MATERIAL FOR THIS TASK Start Marker
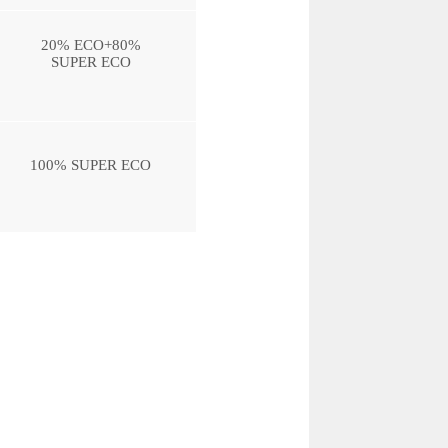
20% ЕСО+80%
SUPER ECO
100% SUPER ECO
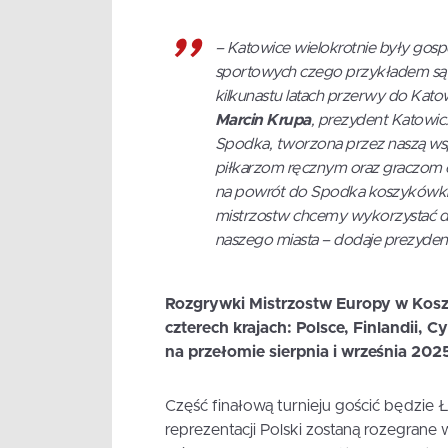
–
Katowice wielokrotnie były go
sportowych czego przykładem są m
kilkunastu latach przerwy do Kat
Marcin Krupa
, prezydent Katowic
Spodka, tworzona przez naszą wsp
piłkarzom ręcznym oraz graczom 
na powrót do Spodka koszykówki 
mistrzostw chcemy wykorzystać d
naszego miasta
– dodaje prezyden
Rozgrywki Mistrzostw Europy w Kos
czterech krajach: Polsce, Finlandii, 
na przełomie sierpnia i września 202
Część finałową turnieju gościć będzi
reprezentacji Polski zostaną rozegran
MATERIAL FOR THIS TASK End Marker
MATERIAL FOR THIS TASK Start Marker
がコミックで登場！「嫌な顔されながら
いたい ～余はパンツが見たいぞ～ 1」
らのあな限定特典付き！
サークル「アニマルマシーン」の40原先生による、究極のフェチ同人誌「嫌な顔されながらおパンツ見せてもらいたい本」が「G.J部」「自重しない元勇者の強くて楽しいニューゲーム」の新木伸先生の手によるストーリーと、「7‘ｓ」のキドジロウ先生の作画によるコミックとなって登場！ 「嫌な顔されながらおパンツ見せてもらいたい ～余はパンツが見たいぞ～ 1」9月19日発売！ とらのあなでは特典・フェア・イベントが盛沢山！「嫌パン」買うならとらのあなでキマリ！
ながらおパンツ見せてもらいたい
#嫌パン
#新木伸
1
MATERIAL FOR THIS TASK End Marker
### WHAT THE TASK REQUIRES
I would like the exact lines from the data above, starting with the one that holds "20% ЕСО+80%" and going on through the one that holds "mistrzostw chcemy wykorzystać d", without the pictures.

### OUTPUT FOR THIS EXERCISE
20% ЕСО+80%
SUPER ECO
100% SUPER ECO
–
Katowice wielokrotnie były go
sportowych czego przykładem są m
kilkunastu latach przerwy do Kat
Marcin Krupa
, prezydent Katowic
Spodka, tworzona przez naszą wsp
piłkarzom ręcznym oraz graczom 
na powrót do Spodka koszykówki 
mistrzostw chcemy wykorzystać d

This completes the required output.